Capitalismo e Psicologia: parceiros desde o início

O capitalismo é um modelo econômico que tem como características a propriedade privada, a concentração dos meios de produção e a transformação da força de trabalho em mercadoria. Esta organização das relações de produção, trabalho e consumo surge no início da Idade Moderna e se amplia de maneira mais intensa após a Revolução Industrial, entre os séculos XVIII e XIX.

Segundo Foucault, do século XIX em diante, o poder passou a atuar por meio de diversos micropoderes, visando exercer um controle apurado sobre o corpo das pessoas e suas atividades, controlando seu ordenamento espacial, o tempo para cada tarefa e a organização de grupos de pessoas. Esses controles foram exercidos por meio de diversos agentes disciplinares.

Esse novo modelo econômico promoveu também mudanças arquitetônicas, com novos espaços para o trabalho, para a moradia, a divisão de espaço público e privado, bem como os espaços de conexões entre ambos. A economia capitalista trouxe novas relações de poder e de exploração do trabalho, dos recursos naturais, dos espaços colonizados e das subjetividades.

A psicologia enquanto disciplina científica se iniciou na Alemanha no final do século XIX, e se desenvolveu na Europa e nos Estados Unidos, no contexto da industrialização capitalista, período que estabelece um novo modelo de vida e de relações - a família nuclear, o trabalho assalariado, e o surgimento da noção de normal em contraposição aos dissidentes e estranhos.

Todas as teorias psicológicas são elaboradas num tempo e contexto específico, não existe saber neutro.
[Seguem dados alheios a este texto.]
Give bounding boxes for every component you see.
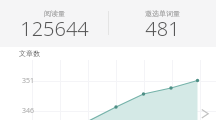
button[interactable]: 阅读量	[0, 0, 108, 47]
button[interactable]: 邀选单词量	[108, 0, 216, 47]
staticText: 481	[145, 15, 180, 42]
staticText: 邀选单词量	[145, 9, 180, 18]
staticText: 351	[22, 76, 35, 86]
staticText: 文章数	[19, 49, 40, 58]
staticText: 阅读量	[44, 9, 65, 18]
staticText: 125644	[20, 15, 89, 42]
button[interactable]: More details	[196, 104, 214, 120]
staticText: 346	[22, 106, 35, 116]
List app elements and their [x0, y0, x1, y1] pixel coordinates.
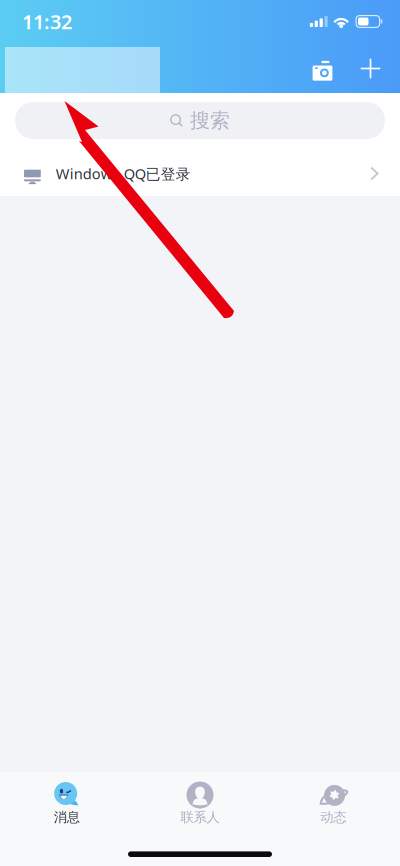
- staticText: Windows QQ已登录: [56, 164, 191, 183]
- button[interactable]: 联系人: [133, 782, 267, 834]
- button[interactable]: Add: [348, 46, 392, 92]
- button[interactable]: 消息: [0, 782, 133, 834]
- staticText: 11:32: [22, 8, 72, 35]
- staticText: 消息: [54, 809, 80, 825]
- button[interactable]: Windows QQ已登录: [0, 151, 400, 196]
- staticText: 动态: [320, 809, 346, 825]
- button[interactable]: Camera: [296, 46, 348, 92]
- button[interactable]: 动态: [267, 782, 400, 834]
- staticText: 联系人: [180, 809, 220, 825]
- button[interactable]: 搜索: [15, 102, 385, 139]
- staticText: 搜索: [190, 108, 230, 133]
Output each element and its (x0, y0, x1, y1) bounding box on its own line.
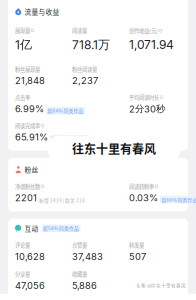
staticText: 点赞量 (72, 241, 87, 249)
staticText: 平均阅读时长 (129, 93, 159, 101)
staticText: 头条 @往东十里有春风 (136, 282, 186, 289)
staticText: 47,056 (15, 280, 45, 291)
staticText: 收藏量 (72, 270, 87, 278)
staticText: 718.1万 (72, 37, 110, 52)
staticText: 65.91% (15, 132, 48, 143)
staticText: 10,628 (15, 251, 45, 262)
staticText: 点击率 (15, 94, 30, 101)
staticText: 5,886 (72, 280, 97, 291)
staticText: 超28% 同类作品 (52, 136, 88, 142)
staticText: 1亿 (15, 37, 32, 52)
staticText: 转发量 (129, 241, 144, 249)
staticText: 37,483 (72, 251, 103, 262)
staticText: 1,071.94 (129, 38, 174, 52)
staticText: 新增 2419 | 取关 218 (39, 197, 85, 204)
staticText: 阅读转粉率 (129, 182, 154, 190)
staticText: 阅读完成率 (15, 122, 40, 130)
staticText: 往东十里有春风 (72, 140, 156, 157)
staticText: 0.03% (129, 192, 158, 204)
staticText: 粉丝 (24, 165, 38, 174)
staticText: 净增粉丝数 (15, 182, 40, 190)
staticText: 流量与收益 (24, 7, 60, 16)
staticText: 21,848 (15, 75, 45, 86)
staticText: 6.99% (15, 103, 44, 115)
staticText: 创作收益(元) (129, 27, 158, 34)
staticText: 粉丝展现量 (15, 65, 40, 73)
staticText: 2201 (15, 192, 37, 204)
staticText: 展现量 (15, 26, 30, 34)
staticText: 互动 (24, 224, 38, 233)
staticText: 分享量 (15, 270, 30, 278)
staticText: 超54% 同类作品 (43, 225, 79, 232)
staticText: 评论量 (15, 241, 30, 249)
staticText: 阅读量 (72, 26, 87, 34)
staticText: 超64% 同类作品 (48, 107, 84, 114)
staticText: 粉丝阅读量 (72, 65, 97, 73)
staticText: 超66% 同类作品 (162, 196, 196, 203)
staticText: 2,237 (72, 75, 98, 86)
staticText: 2分30秒 (129, 103, 165, 115)
staticText: 507 (129, 251, 146, 262)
O conhecimento científico é resultado de uma produção de pesquisadores situados no mundo, num tempo histórico e pautados em valores específicos. Por isso, a produção de conhecimentos é também uma prática política, que envolve interesses e relações de poder.

Noções como "saúde mental", "desenvolvimento adequado" ou "família estruturada" surgem juntamente com um novo modelo de vida, de relação com o trabalho e com a família, evidenciando tal modelo como "natural", "adequado" e "saudável". As teorias em psicologia foram desenvolvidas de mãos dadas e servindo de suporte ao capitalismo industrial emergente.

Enquanto a polícia era utilizada para lidar com a agitação política, greves e manifestações, os psicólogos passaram a ser utilizados para os casos de indisposição ou incapacidade para o trabalho ou a convivência em grupo, a psicologia se desenvolveu construindo conhecimentos atrelada ao capitalismo, visando o constante controle e previsão dos comportamentos.

A psicologia experimental, que consiste na psicologia produzida em laboratório por Willhelm Wundt, no final do século XIX, que esteve desde seu início separada do mundo real, colocando o psicólogo no papel de cientista e as pessoas como objetos de estudo, separando o pesquisador dos sujeitos pesquisados, convertendo as pessoas em coisas, observando os sujeitos em objetos a serem mensurados e manipulados.

"Existiam duas pressões sobre os psicólogos no início do século XX: primeiro, eles tinham que mostrar que seu conhecimento poderia ser reivindicado enquanto fundamentado em evidências (...); em segundo lugar, (...) eles deveriam apresentar um tipo de conhecimento que conseguiria predizer o comportamento."
(Ian Parker em 'Revolução na Psicologia')

Mensurar, prever e controlar os comportamentos dos indivíduos passou a ser uma necessidade a ser exercida desde o nascimento até a morte de cada pessoa. O interesse da psicologia, desde seu início, foi direcionado para identificar e tratar (enquanto sinônimo de "ajustar") os diferentes e anormais, aqueles que eram inapropriados para o trabalho e que, por isso, precisavam ser "regulados".

Deste modo, a psicologia se desenvolveu aliada ao capitalismo, inclusive estabelecendo suas noções de "normalidade" e "saúde mental", conforme a disposição ao trabalho e para a convivência em grupo, de modo a servir aos interesses de um novo modelo econômico, que transformou toda a disposição social e as relações entre as pessoas, inclusive a noção de saudável e doentio psiquicamente.

Por Bruno Carrasco.

Referências:
CATANI, Altânio M. O que é Capitalismo. São Paulo: Brasiliense, 1986.
FOUCAULT, Michel. Vigiar e Punir: nascimento da prisão. Petrópolis, RJ: Vozes, 2014.
PARKER, Ian. Revolução na Psicologia: da alienação à emancipação. Campinas, SP: Alínea, 2014.